(Beginning of Supplied data)
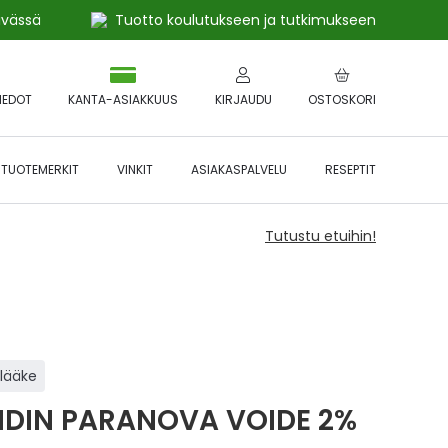
ivässä
Tuotto koulutukseen ja tutkimukseen
IEDOT
KANTA-ASIAKKUUS
KIRJAUDU
OSTOSKORI
TUOTEMERKIT
VINKIT
ASIAKASPALVELU
RESEPTIT
Tutustu etuihin!
ilääke
IDIN PARANOVA VOIDE 2%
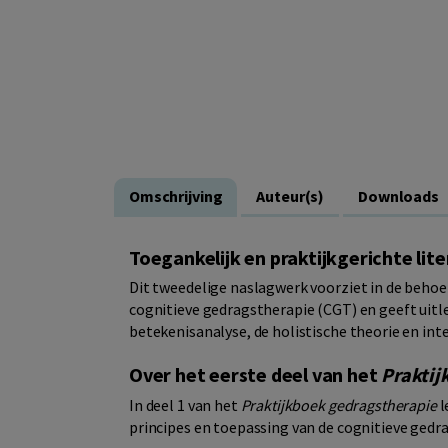
Omschrijving
Auteur(s)
Downloads
Toegankelijk en praktijkgerichte lit
Dit tweedelige naslagwerk voorziet in de behoef
cognitieve gedragstherapie (CGT) en geeft uitl
betekenisanalyse, de holistische theorie en inte
Over het eerste deel van het
Praktij
In deel 1 van het
Praktijkboek gedragstherapie
l
principes en toepassing van de cognitieve gedr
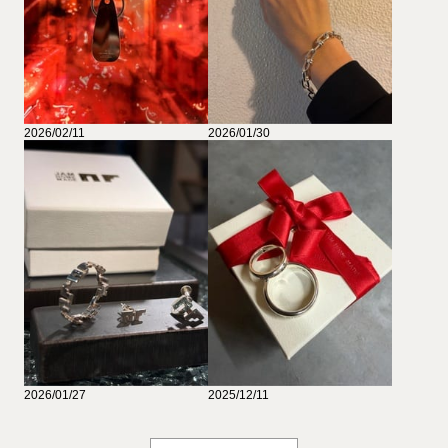
2026/02/11
2026/01/30
2026/01/27
2025/12/11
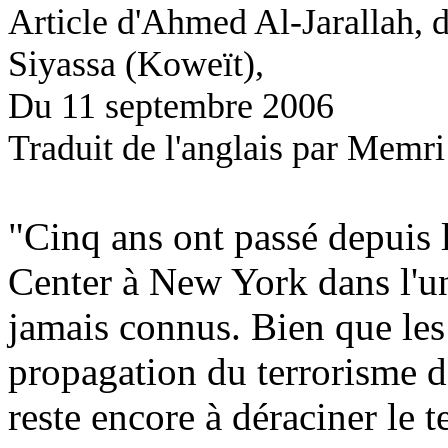
Article d'Ahmed
Al-Jarallah
, 
Siyassa
(Koweït),
Du 11 septembre 2006
Traduit de l'anglais par
Memri
"Cinq ans ont passé depuis 
Center
à New York dans l'un 
jamais connus. Bien que les
propagation du terrorisme de
reste encore à déraciner le 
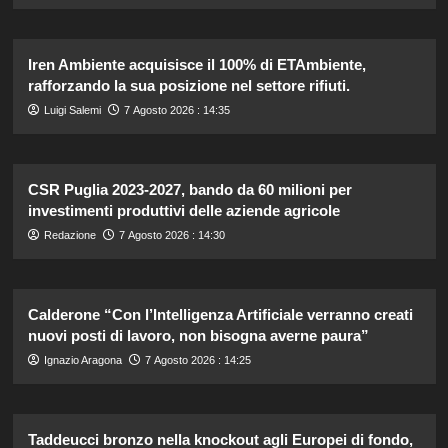
Iren Ambiente acquisisce il 100% di ETAmbiente,
rafforzando la sua posizione nel settore rifiuti.
Luigi Salemi
7 Agosto 2026 : 14:35
CSR Puglia 2023-2027, bando da 60 milioni per
investimenti produttivi delle aziende agricole
Redazione
7 Agosto 2026 : 14:30
Calderone “Con l’Intelligenza Artificiale verranno creati
nuovi posti di lavoro, non bisogna averne paura”
Ignazio Aragona
7 Agosto 2026 : 14:25
Taddeucci bronzo nella knockout agli Europei di fondo,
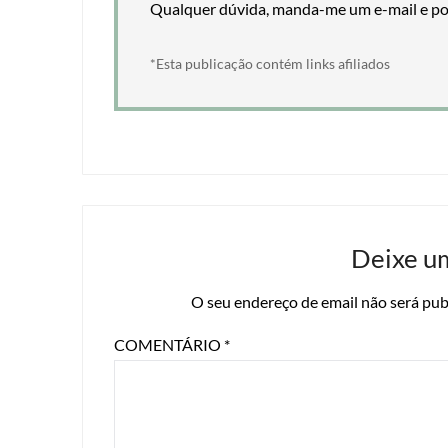
Qualquer dúvida, manda-me um e-mail e pos
*Esta publicação contém links afiliados
Deixe u
O seu endereço de email não será pub
COMENTÁRIO
*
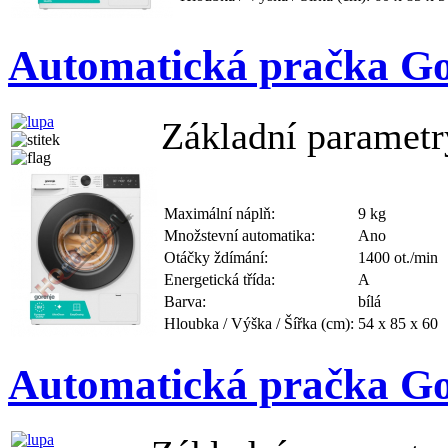
Automatická pračka G
Základní parametr
Maximální náplň:
9 kg
Množstevní automatika:
Ano
Otáčky ždímání:
1400 ot./min
Energetická třída:
A
Barva:
bílá
Hloubka / Výška / Šířka (cm):
54 x 85 x 60
Automatická pračka G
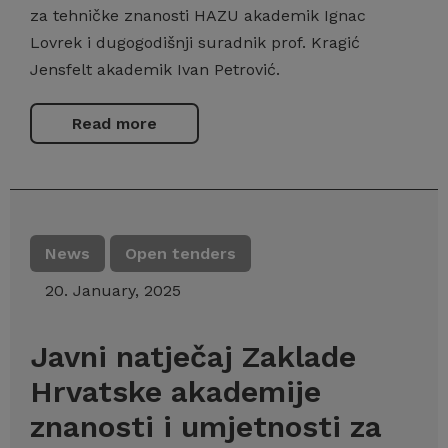
za tehničke znanosti HAZU akademik Ignac
Lovrek i dugogodišnji suradnik prof. Kragić
Jensfelt akademik Ivan Petrović.
Read more
News
Open tenders
20. January, 2025
Javni natječaj Zaklade
Hrvatske akademije
znanosti i umjetnosti za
(End of Supplied data)
> [Your task]: Set the listing down verbatim, excluding pictures.

> [Response for this exercise]:
ivässä
Tuotto koulutukseen ja tutkimukseen
IEDOT
KANTA-ASIAKKUUS
KIRJAUDU
OSTOSKORI
TUOTEMERKIT
VINKIT
ASIAKASPALVELU
RESEPTIT
Tutustu etuihin!
ilääke
IDIN PARANOVA VOIDE 2%
Omschrijving
Auteur(s)
Downloads
Toegankelijk en praktijkgerichte lit
Dit tweedelige naslagwerk voorziet in de behoef
cognitieve gedragstherapie (CGT) en geeft uitl
betekenisanalyse, de holistische theorie en inte
Over het eerste deel van het
Praktij
In deel 1 van het
Praktijkboek gedragstherapie
l
principes en toepassing van de cognitieve gedr
2026/02/11
2026/01/30
2026/01/27
2025/12/11
Article d'Ahmed
Al-Jarallah
, 
Siyassa
(Koweït),
Du 11 septembre 2006
Traduit de l'anglais par
Memri
"Cinq ans ont passé depuis 
Center
à New York dans l'un 
jamais connus. Bien que les
propagation du terrorisme de
reste encore à déraciner le 
Iren Ambiente acquisisce il 100% di ETAmbiente,
rafforzando la sua posizione nel settore rifiuti.
Luigi Salemi
7 Agosto 2026 : 14:35
CSR Puglia 2023-2027, bando da 60 milioni per
investimenti produttivi delle aziende agricole
Redazione
7 Agosto 2026 : 14:30
Calderone “Con l’Intelligenza Artificiale verranno creati
nuovi posti di lavoro, non bisogna averne paura”
Ignazio Aragona
7 Agosto 2026 : 14:25
Taddeucci bronzo nella knockout agli Europei di fondo,
Qualquer dúvida, manda-me um e-mail e pos
*Esta publicação contém links afiliados
Deixe u
O seu endereço de email não será pub
COMENTÁRIO
*
Automatická pračka G
Základní parametr
Maximální náplň:
9 kg
Množstevní automatika:
Ano
Otáčky ždímání:
1400 ot./min
Energetická třída:
A
Barva:
bílá
Hloubka / Výška / Šířka (cm):
54 x 85 x 60
Automatická pračka G
za tehničke znanosti HAZU akademik Ignac
Lovrek i dugogodišnji suradnik prof. Kragić
Jensfelt akademik Ivan Petrović.
Read more
News
Open tenders
20. January, 2025
Javni natječaj Zaklade
Hrvatske akademije
znanosti i umjetnosti za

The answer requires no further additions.